Resolution of the case allows the Company to bring closure to the dispute and focus directly on the development and growth of the eleven affected hotels as well as the other 62 hotels in its portfolio. “We are now in a much better position to execute our core strategy of owning the best brands in the best markets, as well as the positioning of select assets for the recycling of capital,” said Dan Hansen, the Company’s president and CEO. “With the re-branding process nearly complete for the 11 hotels, we are quite satisfied with the performance of the new brands and it solidifies our point that the change was not only necessary, but in the best interest of our shareholders. It certainly wasn’t the way we wanted to go about making these changes, but we believe the end result is an upgrade and improvement to our portfolio.”

Re-branded Property Operating Performance

Following the improper terminations, the 11 affected properties underwent re-branding. “We have been able to significantly improve the operating performance and create long term shareholder value, most notably in the underperforming former Cambria Suites branded properties,” said Hansen. “Through our relationships with Marriott, IHG and Hilton we have been able to make brand upgrades, converting some of these former Choice brands to better performing brands such as SpringHill Suites by Marriott, Fairfield Inn and Suites by Marriott, Holiday Inn, Holiday Inn Express and Doubletree by Hilton. In addition to the upgrade in brands we’ve also been successful in securing long term franchise agreements for these properties. The former Comfort Suites in Ft.

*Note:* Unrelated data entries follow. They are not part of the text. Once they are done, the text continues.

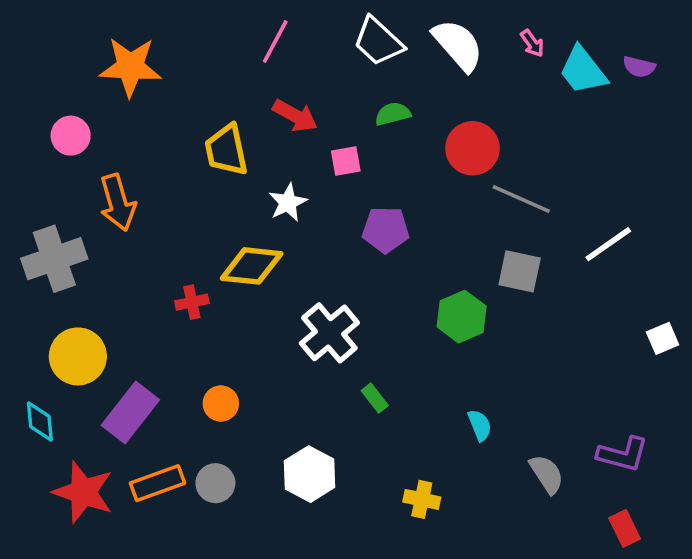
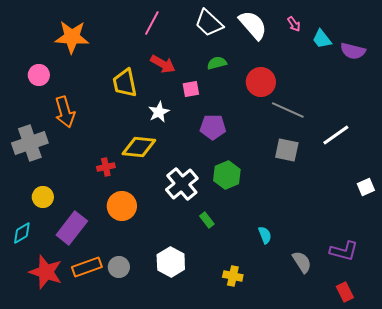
purple semicircle: (639, 67) -> (353, 51), moved, size x1.4
cyan trapezoid: (583, 70) -> (322, 39), size x0.7
green hexagon: (462, 317) -> (227, 175), moved
yellow circle: (78, 356) -> (43, 197), size x0.7
orange circle: (221, 403) -> (122, 206), moved, size x1.5
cyan diamond: (40, 422) -> (22, 233), turned 65

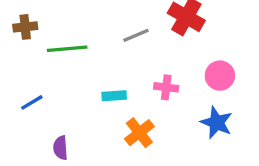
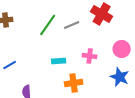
green line: (67, 49) -> (48, 25), moved, turned -50
orange cross: (139, 133) -> (74, 83), turned 30

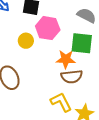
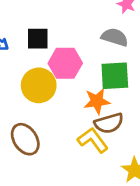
yellow circle: (26, 41) -> (39, 85), size x1.6
yellow L-shape: (61, 102) -> (93, 140), moved

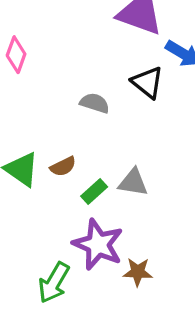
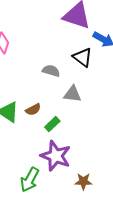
gray triangle: (133, 182) -> (72, 94), moved
brown star: (138, 272) -> (83, 181), moved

Worth is not only undergoing a complete renovation and upgrade in brand quality to a Fairfield Inn & Suites by Marriott, it is also accompanied by a 20 year franchise term. This provides significantly greater accretive revenue opportunities as well as excellent long term value. Five of the former Comfort Inn brands have been converted to the AmericInn brand. We were able to eliminate substantial capital expenditure requirements on these properties while at the same time securing franchise agreements of ten years, which we believe will create additional value for these hotels over time.”